The Quest For 99.9999% Uptime

The Quest For 99.9999% Uptime
Uptime Kuma!

It's extremely difficult to build a system with enough redundancies to be online nearly 100% of the time, but It's the goal. Fifthdread Services has always aimed to have high availability- especially when I strongly encourage my friends and family to use them. While things are better now more than ever, I think there's a little more I can do to design a system that will never need to go down.

The issues with high availability have varied over the years. Let me give you a list of reasons a system may want to go down

  • Software / System Updates
  • Hardware Failure
  • Hardware Upgrades
  • Power Loss due to Power Outage
  • System Crashes

All of these things have possible mitigations or solutions. To build a truly robust system, you must develop redundancies for these things.

The Current System

The current system is pretty decent for a home lab. I'm running on consumer grade hardware mostly, so there aren't hardware redundancies at the moment. If a server were to crash crash, as in, can't be recovered due to hardware failure, the hardware would have to be replaced... sad. That could be a week downtime for many of Fifthdread Services. Since I don't have a paying customer, we'd live. I may even be able to migrate some of the services over to my other server. All this is to say- it's not very hardware redundant at the moment.

Power- now that's something that'd decent (for 1 of 2 servers) since I have an UPS providing power to my main server. This will ensure that during a power outage, the server stays powered on until the backup generator kicks on. Most of Fifthdread Services are protected from a power failure, and that's fantastic! I do want to improve this further in the future, but for now it's a decent robust solution.

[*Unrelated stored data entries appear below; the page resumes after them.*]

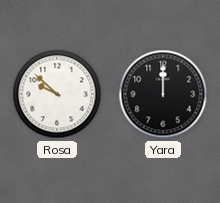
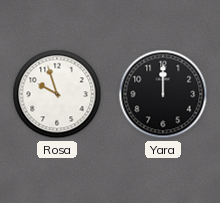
Rosa: 9:52 -> 9:57
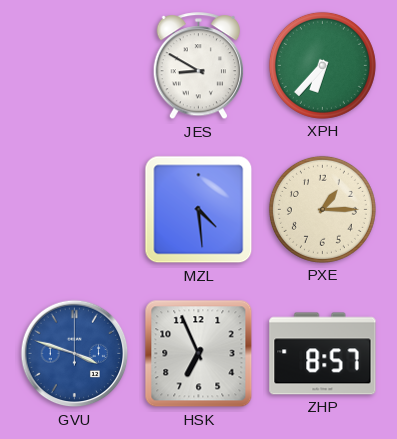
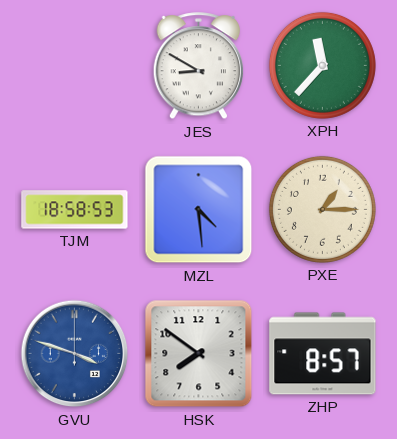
XPH: 6:37 -> 11:37
TJM: none -> 18:58
HSK: 6:56 -> 7:51
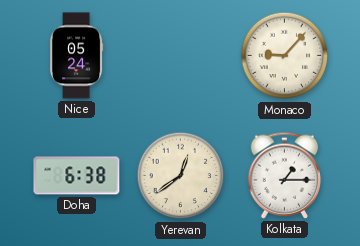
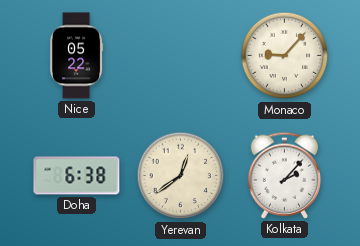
Nice: 05:24 -> 05:22
Kolkata: 1:15 -> 2:07
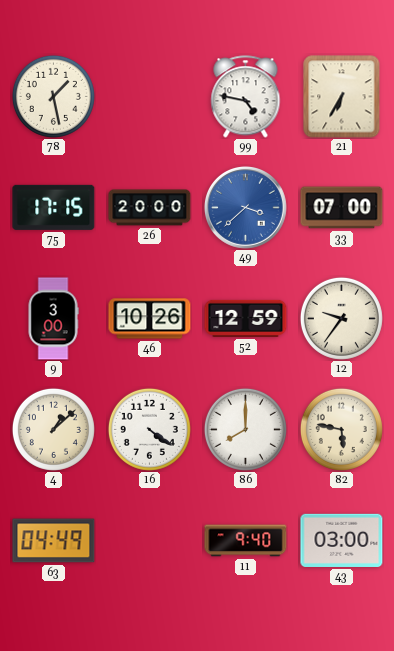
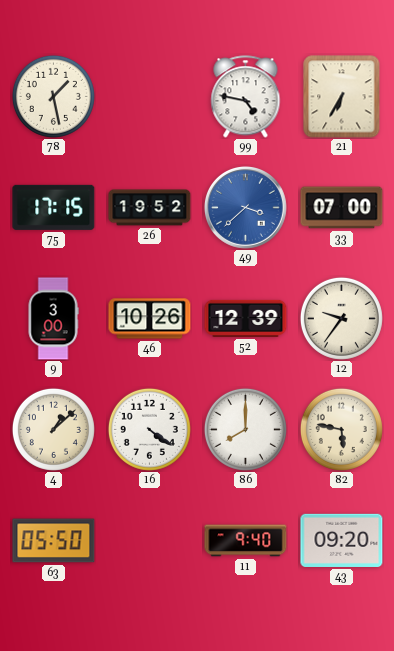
26: 20:00 -> 19:52
52: 12:59 -> 12:39
63: 04:49 -> 05:50
43: 03:00 -> 09:20
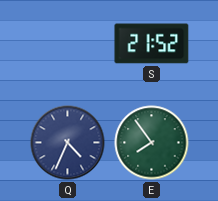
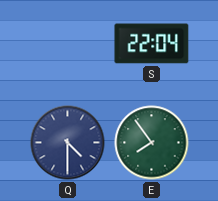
S: 21:52 -> 22:04
Q: 4:34 -> 4:30
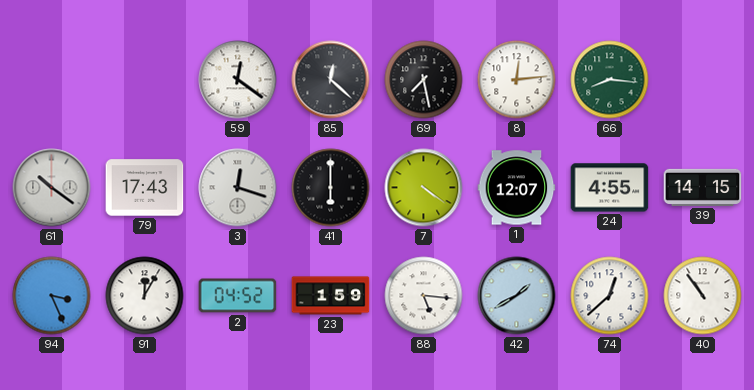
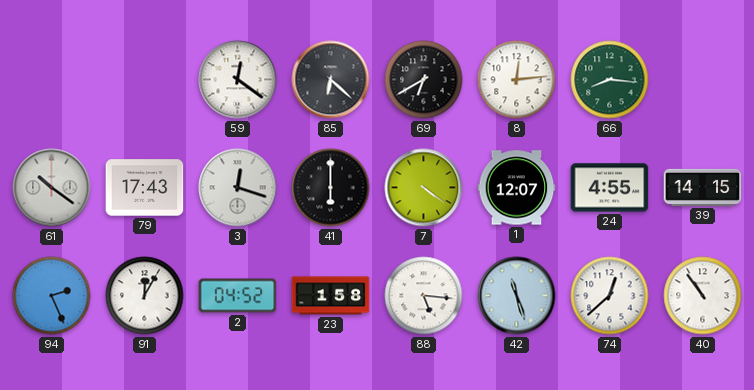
85: 12:22 -> 6:22
69: 7:28 -> 6:40
94: 3:26 -> 2:26
23: 1:59 -> 1:58
42: 1:40 -> 11:27
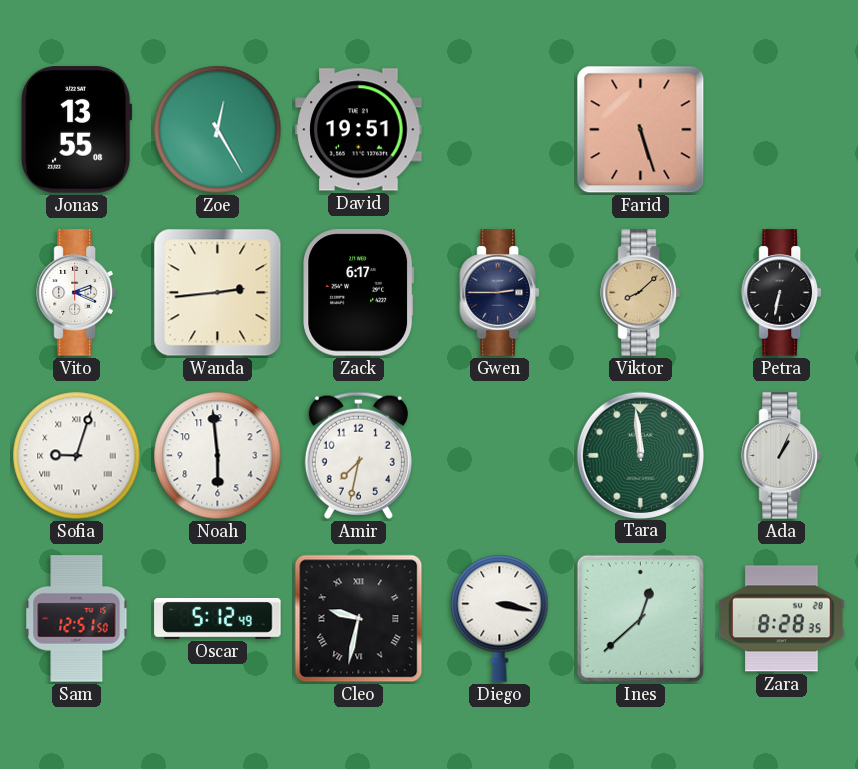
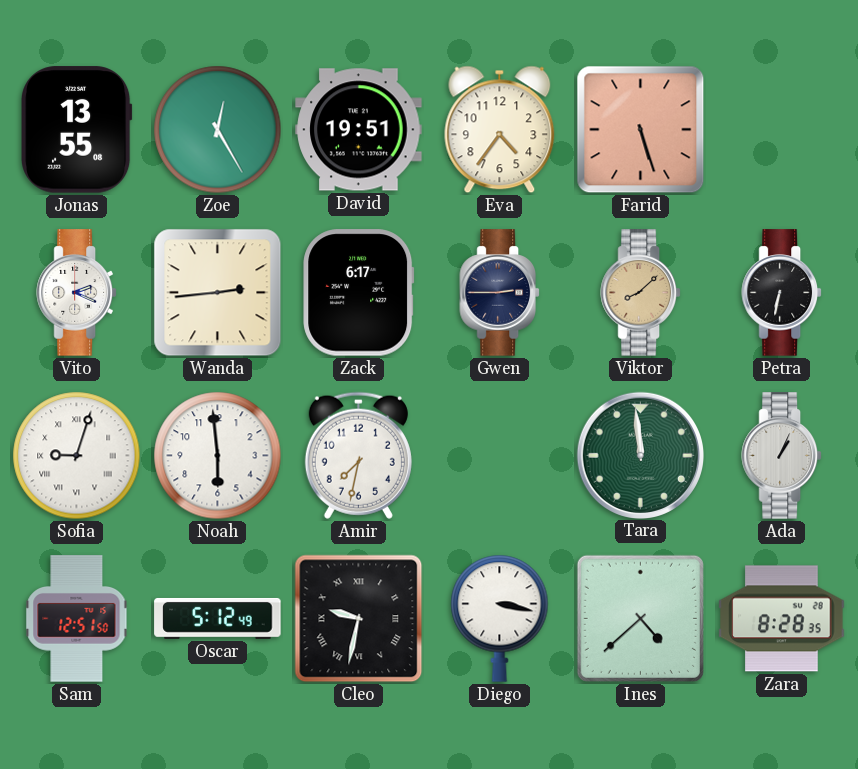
Eva: none -> 4:36
Ines: 12:38 -> 4:38
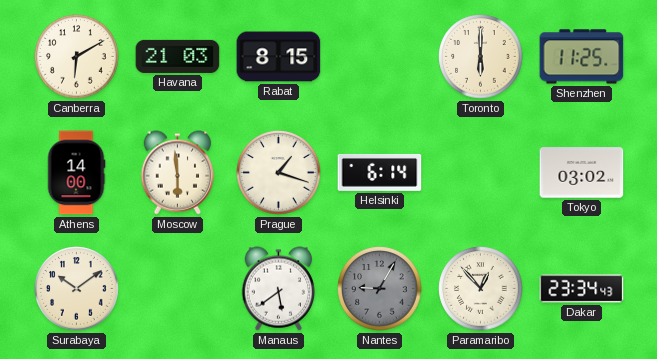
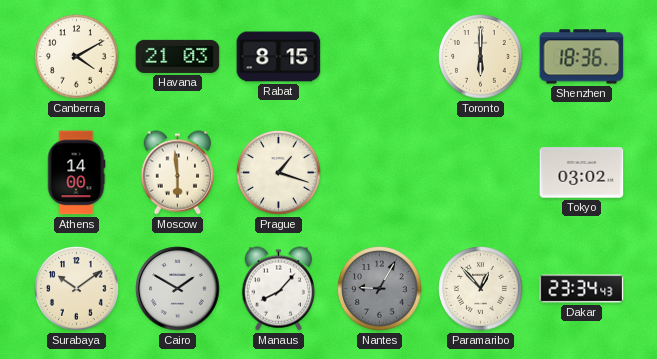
Canberra: 6:10 -> 4:10
Shenzhen: 11:25 -> 18:36
Helsinki: 6:14 -> none
Cairo: none -> 1:50
Manaus: 5:39 -> 8:07
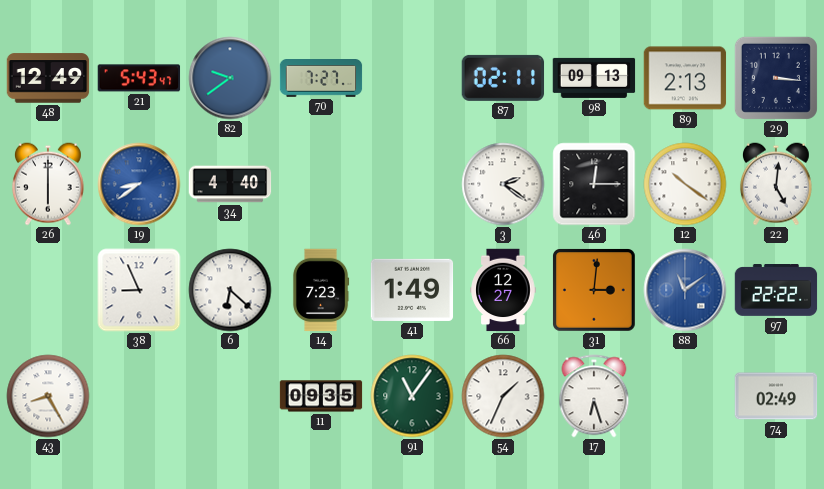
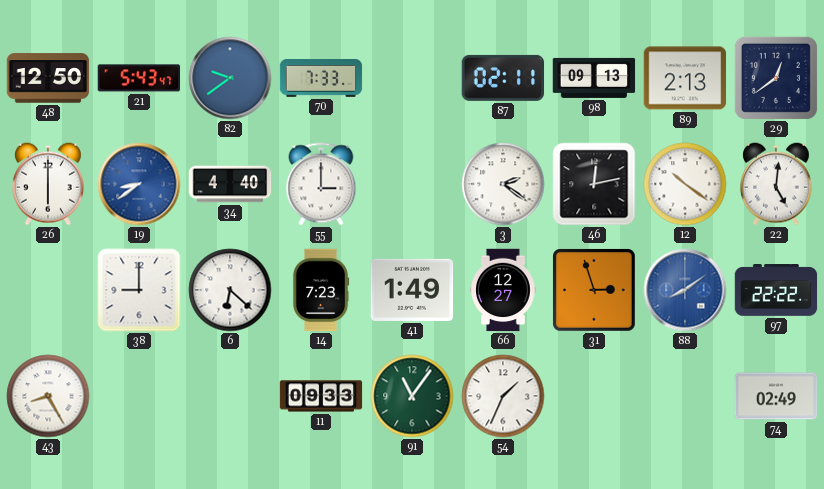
48: 12:49 -> 12:50
70: 7:27 -> 7:33
29: 3:16 -> 12:39
55: none -> 3:00
46: 12:15 -> 12:13
38: 8:56 -> 9:00
31: 3:01 -> 2:57
88: 11:09 -> 8:09
11: 09:35 -> 09:33
17: 6:27 -> none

System Crashes - now that's something that has been relevant to me recently. I had the GPU on my main server get stuck at 100% utilization, and the only way to stop it was to shutdown the system. No signals like terminate or kill would stop the GPU process- only a shutdown was sufficient. This was likely due to parts of the GPU driver living in the kernel. Because the main server's so important to Fifthdread Services, I have stopped generating AI Art on it. It was using ComfyUI which caused the GPU issues to begin with, and it's not worth taking down all of Fifthdread Services in order to correct it. I have since moved AI Art Generation to my Gaming PC. Besides that, the system is pretty robust and crash resistant.

The Future

So how do we get more redundant? Many of Fifthdread Services are simple web-based services with no need for major storage, such as Matrix Synapse (Element), Fifthdread.com, NGINX Proxy Manager, Mumble- pretty much everything. Lots don't require bulk storage- some do, like Peertube, Plex, or Jellyfin. Some require a ton of processing... like Peertube, Plex, or Jellyfin. lol But a majority of Fifthdread Services don't need a ton of resources or storage.

These essential services could transition to an affordable redundant solution that I'm dreaming up. The idea is to buy 3 mini PCs, put them in a Proxmox Cluster, and bam- I have a high-availability cluster that I can run my essential services on!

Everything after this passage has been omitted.